= What you need to do =
From the listing that follows, output everything exactly except the pictures.
Start of Block
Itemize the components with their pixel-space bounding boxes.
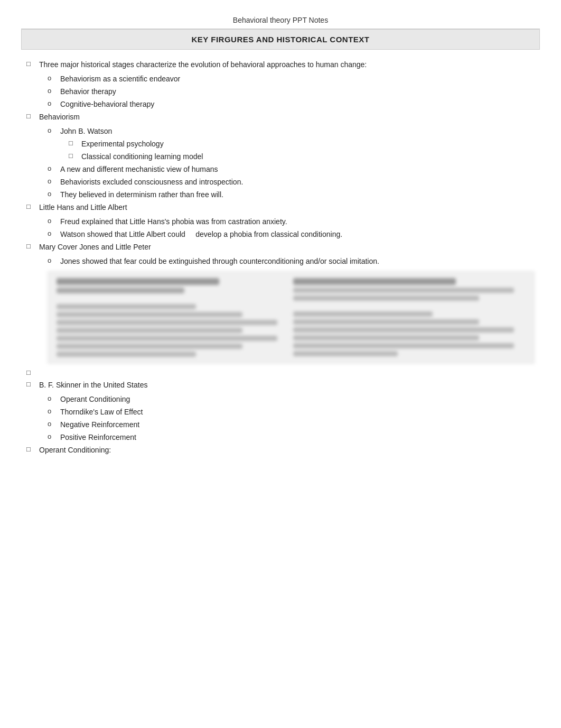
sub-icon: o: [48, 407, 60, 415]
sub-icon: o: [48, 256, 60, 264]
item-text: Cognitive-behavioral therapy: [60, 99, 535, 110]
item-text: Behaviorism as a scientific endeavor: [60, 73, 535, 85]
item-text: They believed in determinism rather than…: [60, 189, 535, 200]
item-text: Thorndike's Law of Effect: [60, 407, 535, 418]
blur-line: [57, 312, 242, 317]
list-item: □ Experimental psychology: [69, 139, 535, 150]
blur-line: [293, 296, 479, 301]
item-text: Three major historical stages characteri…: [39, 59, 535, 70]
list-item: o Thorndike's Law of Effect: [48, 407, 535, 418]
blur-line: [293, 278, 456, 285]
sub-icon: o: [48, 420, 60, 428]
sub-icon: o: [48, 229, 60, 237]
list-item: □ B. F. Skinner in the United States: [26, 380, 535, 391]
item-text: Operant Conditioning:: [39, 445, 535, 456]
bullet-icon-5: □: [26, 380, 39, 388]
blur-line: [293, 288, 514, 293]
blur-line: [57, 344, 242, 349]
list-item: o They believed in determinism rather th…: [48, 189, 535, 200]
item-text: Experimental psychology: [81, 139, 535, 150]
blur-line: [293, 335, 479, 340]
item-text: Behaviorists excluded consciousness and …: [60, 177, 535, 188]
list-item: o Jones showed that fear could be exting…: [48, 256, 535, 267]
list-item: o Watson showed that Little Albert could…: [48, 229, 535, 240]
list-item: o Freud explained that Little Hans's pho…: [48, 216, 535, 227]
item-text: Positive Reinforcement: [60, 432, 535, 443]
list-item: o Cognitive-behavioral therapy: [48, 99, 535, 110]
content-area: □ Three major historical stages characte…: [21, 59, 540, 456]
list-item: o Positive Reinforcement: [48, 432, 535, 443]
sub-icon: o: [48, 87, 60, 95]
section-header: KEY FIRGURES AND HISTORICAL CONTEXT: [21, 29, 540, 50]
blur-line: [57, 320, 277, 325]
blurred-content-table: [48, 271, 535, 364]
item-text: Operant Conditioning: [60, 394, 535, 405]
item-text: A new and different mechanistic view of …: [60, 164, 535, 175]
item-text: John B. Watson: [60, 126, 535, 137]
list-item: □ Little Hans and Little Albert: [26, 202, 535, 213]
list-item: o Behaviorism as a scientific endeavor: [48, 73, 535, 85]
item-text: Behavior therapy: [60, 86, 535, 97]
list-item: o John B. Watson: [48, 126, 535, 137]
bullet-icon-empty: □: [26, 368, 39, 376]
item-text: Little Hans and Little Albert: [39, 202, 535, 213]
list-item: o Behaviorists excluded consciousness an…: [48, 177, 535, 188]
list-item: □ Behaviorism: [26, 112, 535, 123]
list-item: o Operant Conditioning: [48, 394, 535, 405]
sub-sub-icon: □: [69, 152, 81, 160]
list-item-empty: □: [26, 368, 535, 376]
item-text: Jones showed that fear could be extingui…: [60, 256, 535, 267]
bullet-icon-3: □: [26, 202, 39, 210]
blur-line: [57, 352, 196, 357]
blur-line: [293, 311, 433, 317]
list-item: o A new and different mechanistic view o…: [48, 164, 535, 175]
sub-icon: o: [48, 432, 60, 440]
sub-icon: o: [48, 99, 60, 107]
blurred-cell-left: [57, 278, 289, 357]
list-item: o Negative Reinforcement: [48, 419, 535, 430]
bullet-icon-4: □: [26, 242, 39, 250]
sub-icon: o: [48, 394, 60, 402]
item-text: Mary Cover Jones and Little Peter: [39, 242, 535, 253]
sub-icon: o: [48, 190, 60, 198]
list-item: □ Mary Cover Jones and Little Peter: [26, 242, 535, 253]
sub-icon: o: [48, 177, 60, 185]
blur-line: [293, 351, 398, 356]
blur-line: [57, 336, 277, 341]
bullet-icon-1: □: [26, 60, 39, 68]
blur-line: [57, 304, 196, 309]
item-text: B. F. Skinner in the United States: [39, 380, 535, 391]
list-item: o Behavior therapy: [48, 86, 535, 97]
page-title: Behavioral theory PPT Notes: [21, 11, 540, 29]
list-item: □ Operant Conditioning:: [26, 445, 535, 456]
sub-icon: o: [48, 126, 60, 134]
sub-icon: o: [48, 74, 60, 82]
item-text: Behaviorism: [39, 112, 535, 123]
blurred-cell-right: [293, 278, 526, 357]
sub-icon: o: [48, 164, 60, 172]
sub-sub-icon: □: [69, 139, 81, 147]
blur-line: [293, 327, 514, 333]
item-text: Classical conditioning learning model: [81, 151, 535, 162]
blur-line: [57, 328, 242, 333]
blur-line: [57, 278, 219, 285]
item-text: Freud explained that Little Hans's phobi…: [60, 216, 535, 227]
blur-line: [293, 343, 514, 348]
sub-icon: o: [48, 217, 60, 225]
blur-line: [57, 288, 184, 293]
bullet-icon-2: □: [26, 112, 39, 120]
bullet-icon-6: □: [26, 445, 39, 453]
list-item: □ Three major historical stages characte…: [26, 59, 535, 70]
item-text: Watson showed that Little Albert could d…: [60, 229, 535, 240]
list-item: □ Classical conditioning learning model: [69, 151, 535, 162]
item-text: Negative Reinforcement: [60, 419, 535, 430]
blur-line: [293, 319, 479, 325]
End of Block
= Solution for this task =
Itemize the components with their pixel-space bounding boxes.
sub-icon: o: [48, 407, 60, 415]
sub-icon: o: [48, 256, 60, 264]
item-text: Cognitive-behavioral therapy: [60, 99, 535, 110]
item-text: Behaviorism as a scientific endeavor: [60, 73, 535, 85]
item-text: They believed in determinism rather than…: [60, 189, 535, 200]
item-text: Thorndike's Law of Effect: [60, 407, 535, 418]
blur-line: [57, 312, 242, 317]
list-item: □ Experimental psychology: [69, 139, 535, 150]
blur-line: [293, 296, 479, 301]
item-text: Three major historical stages characteri…: [39, 59, 535, 70]
list-item: o Thorndike's Law of Effect: [48, 407, 535, 418]
blur-line: [293, 278, 456, 285]
sub-icon: o: [48, 420, 60, 428]
sub-icon: o: [48, 229, 60, 237]
list-item: □ B. F. Skinner in the United States: [26, 380, 535, 391]
item-text: Operant Conditioning:: [39, 445, 535, 456]
bullet-icon-5: □: [26, 380, 39, 388]
blur-line: [293, 288, 514, 293]
blur-line: [57, 344, 242, 349]
list-item: o They believed in determinism rather th…: [48, 189, 535, 200]
item-text: Experimental psychology: [81, 139, 535, 150]
blur-line: [293, 335, 479, 340]
item-text: Behaviorists excluded consciousness and …: [60, 177, 535, 188]
list-item: o Jones showed that fear could be exting…: [48, 256, 535, 267]
list-item: o Watson showed that Little Albert could…: [48, 229, 535, 240]
list-item: o Freud explained that Little Hans's pho…: [48, 216, 535, 227]
item-text: Positive Reinforcement: [60, 432, 535, 443]
list-item: o Cognitive-behavioral therapy: [48, 99, 535, 110]
content-area: □ Three major historical stages characte…: [21, 59, 540, 456]
list-item: o Positive Reinforcement: [48, 432, 535, 443]
sub-icon: o: [48, 87, 60, 95]
section-header: KEY FIRGURES AND HISTORICAL CONTEXT: [21, 29, 540, 50]
blur-line: [57, 320, 277, 325]
blurred-content-table: [48, 271, 535, 364]
item-text: Operant Conditioning: [60, 394, 535, 405]
item-text: A new and different mechanistic view of …: [60, 164, 535, 175]
item-text: John B. Watson: [60, 126, 535, 137]
list-item: □ Little Hans and Little Albert: [26, 202, 535, 213]
list-item: o Behaviorism as a scientific endeavor: [48, 73, 535, 85]
item-text: Behavior therapy: [60, 86, 535, 97]
list-item: o John B. Watson: [48, 126, 535, 137]
bullet-icon-empty: □: [26, 368, 39, 376]
item-text: Little Hans and Little Albert: [39, 202, 535, 213]
list-item: o Behaviorists excluded consciousness an…: [48, 177, 535, 188]
list-item: □ Behaviorism: [26, 112, 535, 123]
list-item: o Operant Conditioning: [48, 394, 535, 405]
sub-sub-icon: □: [69, 152, 81, 160]
list-item-empty: □: [26, 368, 535, 376]
item-text: Jones showed that fear could be extingui…: [60, 256, 535, 267]
bullet-icon-3: □: [26, 202, 39, 210]
blur-line: [57, 352, 196, 357]
blur-line: [293, 311, 433, 317]
list-item: o A new and different mechanistic view o…: [48, 164, 535, 175]
sub-icon: o: [48, 432, 60, 440]
sub-icon: o: [48, 99, 60, 107]
blurred-cell-left: [57, 278, 289, 357]
list-item: o Negative Reinforcement: [48, 419, 535, 430]
bullet-icon-4: □: [26, 242, 39, 250]
sub-icon: o: [48, 394, 60, 402]
item-text: Mary Cover Jones and Little Peter: [39, 242, 535, 253]
sub-icon: o: [48, 190, 60, 198]
list-item: □ Mary Cover Jones and Little Peter: [26, 242, 535, 253]
sub-icon: o: [48, 177, 60, 185]
blur-line: [293, 351, 398, 356]
blur-line: [57, 336, 277, 341]
bullet-icon-1: □: [26, 60, 39, 68]
blur-line: [57, 304, 196, 309]
item-text: B. F. Skinner in the United States: [39, 380, 535, 391]
list-item: o Behavior therapy: [48, 86, 535, 97]
page-title: Behavioral theory PPT Notes: [21, 11, 540, 29]
list-item: □ Operant Conditioning:: [26, 445, 535, 456]
sub-icon: o: [48, 126, 60, 134]
sub-icon: o: [48, 74, 60, 82]
item-text: Behaviorism: [39, 112, 535, 123]
blurred-cell-right: [293, 278, 526, 357]
sub-icon: o: [48, 164, 60, 172]
sub-sub-icon: □: [69, 139, 81, 147]
blur-line: [293, 327, 514, 333]
item-text: Classical conditioning learning model: [81, 151, 535, 162]
blur-line: [57, 328, 242, 333]
blur-line: [57, 278, 219, 285]
item-text: Freud explained that Little Hans's phobi…: [60, 216, 535, 227]
blur-line: [293, 343, 514, 348]
sub-icon: o: [48, 217, 60, 225]
blur-line: [57, 288, 184, 293]
bullet-icon-2: □: [26, 112, 39, 120]
bullet-icon-6: □: [26, 445, 39, 453]
list-item: □ Three major historical stages characte…: [26, 59, 535, 70]
item-text: Watson showed that Little Albert could d…: [60, 229, 535, 240]
list-item: □ Classical conditioning learning model: [69, 151, 535, 162]
item-text: Negative Reinforcement: [60, 419, 535, 430]
blur-line: [293, 319, 479, 325]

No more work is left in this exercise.